* EXCERPTED RECORDS:
--

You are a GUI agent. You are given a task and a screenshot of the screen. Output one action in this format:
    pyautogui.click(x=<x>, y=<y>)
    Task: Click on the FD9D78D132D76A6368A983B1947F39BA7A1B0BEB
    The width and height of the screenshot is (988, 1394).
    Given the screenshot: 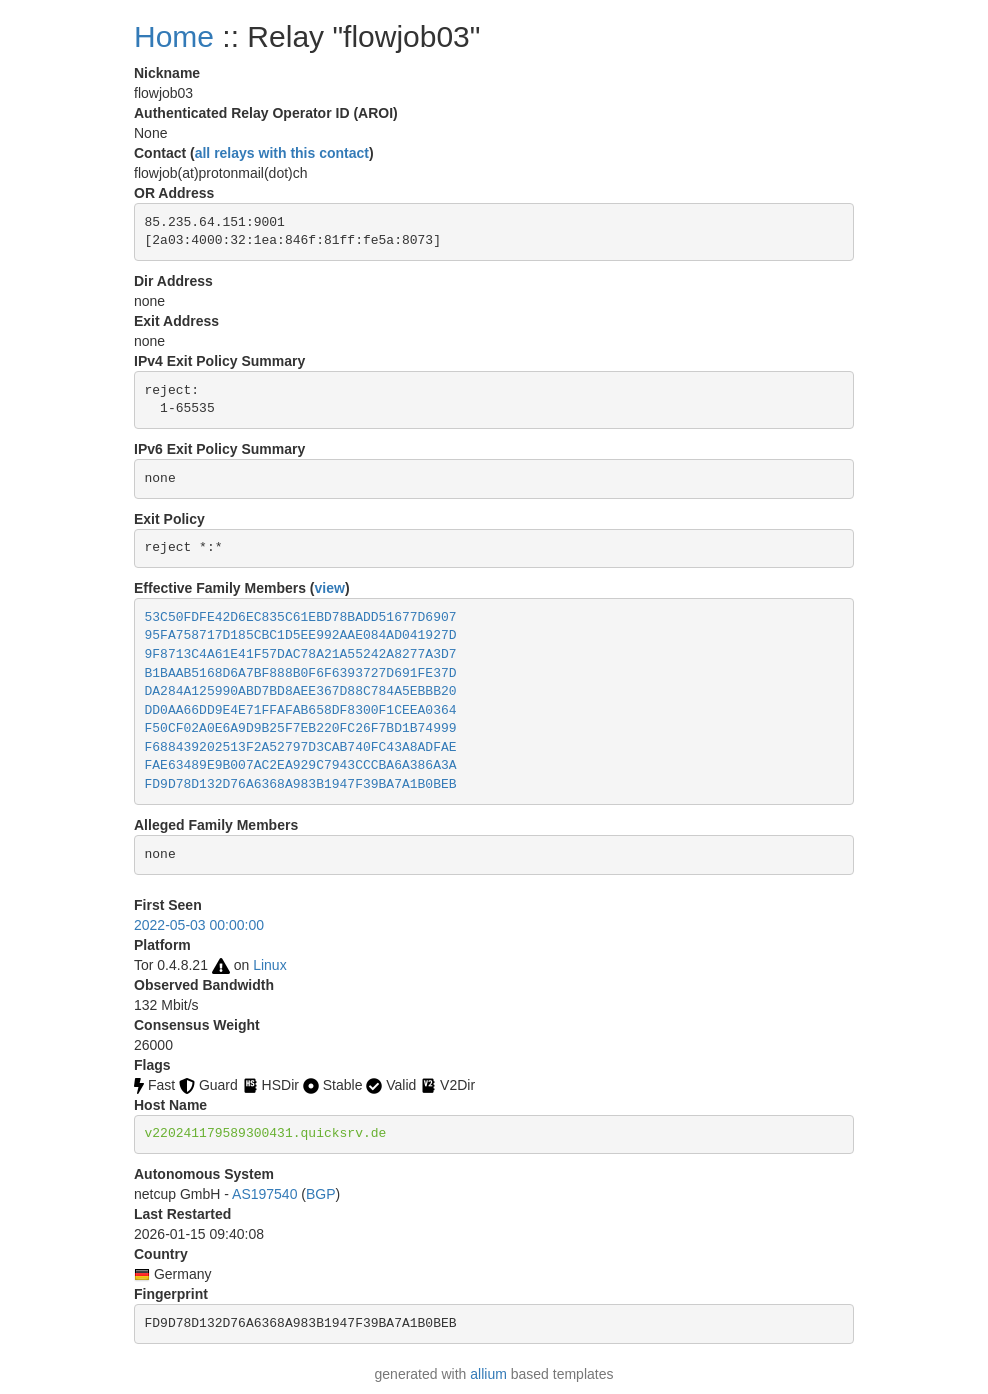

--

Starting at the line that contains "The width and", retype every line through the end of the material exactly as written, including both end lines but no pictures.

    The width and height of the screenshot is (988, 1394).
    Given the screenshot: 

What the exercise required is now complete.